Fr. Haller’s definitions of sin and virtue reflect what I see as a “feminine” perspective. The two choices are both defined in terms of the needs of others—which is a way of looking at the world that the vast majority of women in the world would recognize immediately. The perspective that the needs of others trumps one’s own desires is one that women are generally expected to embrace without question—or risk being branded “unnatural.”

Most women I know were taught from the cradle that virtue consists of giving up what you want so that others can have what they want. Thus, your own personal level of misery becomes a measuring stick for your virtue.
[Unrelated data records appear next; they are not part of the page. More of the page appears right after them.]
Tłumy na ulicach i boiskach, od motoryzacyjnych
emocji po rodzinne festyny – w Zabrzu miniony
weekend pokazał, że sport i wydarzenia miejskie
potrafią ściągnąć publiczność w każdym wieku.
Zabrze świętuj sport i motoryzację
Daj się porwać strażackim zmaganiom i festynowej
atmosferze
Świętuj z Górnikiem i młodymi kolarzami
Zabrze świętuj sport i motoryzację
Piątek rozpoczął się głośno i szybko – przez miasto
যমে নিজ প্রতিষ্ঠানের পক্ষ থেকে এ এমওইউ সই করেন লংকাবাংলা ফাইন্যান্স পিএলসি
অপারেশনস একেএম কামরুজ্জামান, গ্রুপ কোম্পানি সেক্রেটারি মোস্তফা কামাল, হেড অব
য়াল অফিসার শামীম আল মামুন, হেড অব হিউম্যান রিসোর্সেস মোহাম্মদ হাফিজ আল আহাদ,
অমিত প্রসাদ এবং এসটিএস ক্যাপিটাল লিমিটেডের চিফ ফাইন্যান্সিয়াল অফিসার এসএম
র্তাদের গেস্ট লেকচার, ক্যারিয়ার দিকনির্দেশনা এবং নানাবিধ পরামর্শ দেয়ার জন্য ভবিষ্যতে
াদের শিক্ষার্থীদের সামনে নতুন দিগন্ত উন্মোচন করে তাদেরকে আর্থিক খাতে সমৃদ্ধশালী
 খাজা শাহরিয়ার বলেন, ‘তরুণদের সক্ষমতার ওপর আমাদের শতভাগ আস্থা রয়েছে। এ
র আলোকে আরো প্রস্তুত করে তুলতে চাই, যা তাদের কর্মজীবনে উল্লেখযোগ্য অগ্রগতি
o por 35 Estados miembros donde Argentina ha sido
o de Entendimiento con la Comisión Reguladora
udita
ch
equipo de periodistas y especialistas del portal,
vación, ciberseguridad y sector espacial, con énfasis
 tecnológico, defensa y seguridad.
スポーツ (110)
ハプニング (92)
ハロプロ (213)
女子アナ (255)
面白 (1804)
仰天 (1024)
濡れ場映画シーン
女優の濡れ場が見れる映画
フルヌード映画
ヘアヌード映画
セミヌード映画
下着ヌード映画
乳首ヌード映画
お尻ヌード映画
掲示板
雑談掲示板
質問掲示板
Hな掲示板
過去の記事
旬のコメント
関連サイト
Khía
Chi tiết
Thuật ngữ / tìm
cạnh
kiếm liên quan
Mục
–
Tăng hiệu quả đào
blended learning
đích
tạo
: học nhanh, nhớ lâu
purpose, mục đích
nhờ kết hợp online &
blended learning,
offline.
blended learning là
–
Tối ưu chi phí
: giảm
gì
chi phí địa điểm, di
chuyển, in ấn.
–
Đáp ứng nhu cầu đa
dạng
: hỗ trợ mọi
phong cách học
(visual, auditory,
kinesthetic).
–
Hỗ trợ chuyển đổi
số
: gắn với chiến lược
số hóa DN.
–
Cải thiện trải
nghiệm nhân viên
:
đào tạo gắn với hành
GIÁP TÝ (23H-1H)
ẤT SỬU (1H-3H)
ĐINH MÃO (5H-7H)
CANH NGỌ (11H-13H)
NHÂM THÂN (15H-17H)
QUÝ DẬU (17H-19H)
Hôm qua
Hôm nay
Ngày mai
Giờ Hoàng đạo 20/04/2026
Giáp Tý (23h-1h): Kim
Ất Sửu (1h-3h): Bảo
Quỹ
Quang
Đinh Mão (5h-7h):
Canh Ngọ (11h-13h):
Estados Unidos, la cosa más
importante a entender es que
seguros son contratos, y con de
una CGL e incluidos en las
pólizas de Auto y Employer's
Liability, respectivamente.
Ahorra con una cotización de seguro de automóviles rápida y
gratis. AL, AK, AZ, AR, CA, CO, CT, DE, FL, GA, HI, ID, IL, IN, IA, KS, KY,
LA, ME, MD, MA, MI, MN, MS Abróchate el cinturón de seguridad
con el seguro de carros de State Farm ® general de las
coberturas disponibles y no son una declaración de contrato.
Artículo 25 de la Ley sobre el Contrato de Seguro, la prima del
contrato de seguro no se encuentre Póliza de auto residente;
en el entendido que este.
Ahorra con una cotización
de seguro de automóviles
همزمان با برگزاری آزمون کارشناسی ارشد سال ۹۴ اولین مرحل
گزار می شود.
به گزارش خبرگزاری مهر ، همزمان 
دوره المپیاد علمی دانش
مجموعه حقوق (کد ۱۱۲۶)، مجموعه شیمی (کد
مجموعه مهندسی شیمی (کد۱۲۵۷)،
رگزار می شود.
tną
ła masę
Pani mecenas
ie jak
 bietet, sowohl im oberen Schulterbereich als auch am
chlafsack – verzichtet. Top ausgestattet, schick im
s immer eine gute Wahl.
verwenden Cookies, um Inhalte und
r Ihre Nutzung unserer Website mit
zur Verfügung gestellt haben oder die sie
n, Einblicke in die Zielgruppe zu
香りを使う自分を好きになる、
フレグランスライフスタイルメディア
Maybe this is the reason I reacted so strongly to Fr. Haller’s definitions. They seem too close to an injunction to give up yourself completely for the sake of others—that one’s own good is found only in subjugating who you are so that others can be happy.
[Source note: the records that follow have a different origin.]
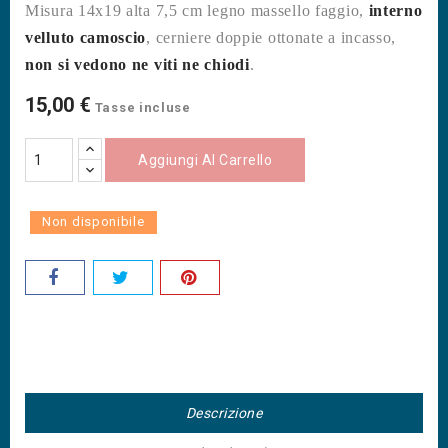
Misura 14x19 alta 7,5 cm legno massello faggio,
interno
velluto camoscio
, cerniere doppie ottonate a incasso,
non si vedono ne viti ne chiodi
.
15,00 €
Tasse incluse
Aggiungi Al Carrello
Non disponibile
Descrizione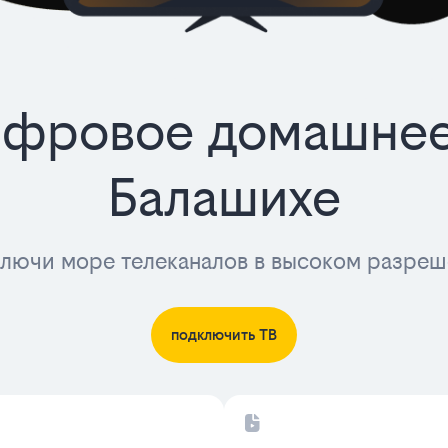
фровое домашнее
Балашихе
лючи море телеканалов в высоком разре
подключить ТВ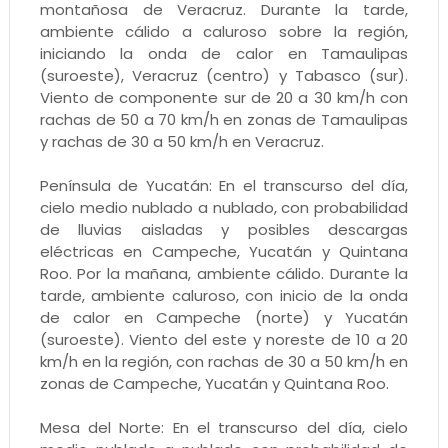
montañosa de Veracruz. Durante la tarde,
ambiente cálido a caluroso sobre la región,
iniciando la onda de calor en Tamaulipas
(suroeste), Veracruz (centro) y Tabasco (sur).
Viento de componente sur de 20 a 30 km/h con
rachas de 50 a 70 km/h en zonas de Tamaulipas
y rachas de 30 a 50 km/h en Veracruz.
Península de Yucatán: En el transcurso del día,
cielo medio nublado a nublado, con probabilidad
de lluvias aisladas y posibles descargas
eléctricas en Campeche, Yucatán y Quintana
Roo. Por la mañana, ambiente cálido. Durante la
tarde, ambiente caluroso, con inicio de la onda
de calor en Campeche (norte) y Yucatán
(suroeste). Viento del este y noreste de 10 a 20
km/h en la región, con rachas de 30 a 50 km/h en
zonas de Campeche, Yucatán y Quintana Roo.
Mesa del Norte: En el transcurso del día, cielo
Yet I claim to follow a Savior who did just that—gave himself completely for the sake of others, to the point of death.

Jesus clearly did not relish this idea, however, or he would not have begged God to spare him from such a fate. He resigned himself to his suffering, but he did not embrace it. Is there a message for us in that?

If we want to be virtuous, are we called to give up ourselves completely? To whom? And for how long? Do we have to suffer for years and decades and lifetimes in order to “prove” our virtue and our commitment to God?

And if we reject that model, how do we show repentance for our sins?

I wish I knew the answers to this post full of questions. I invite you to jump in and help me figure it all out.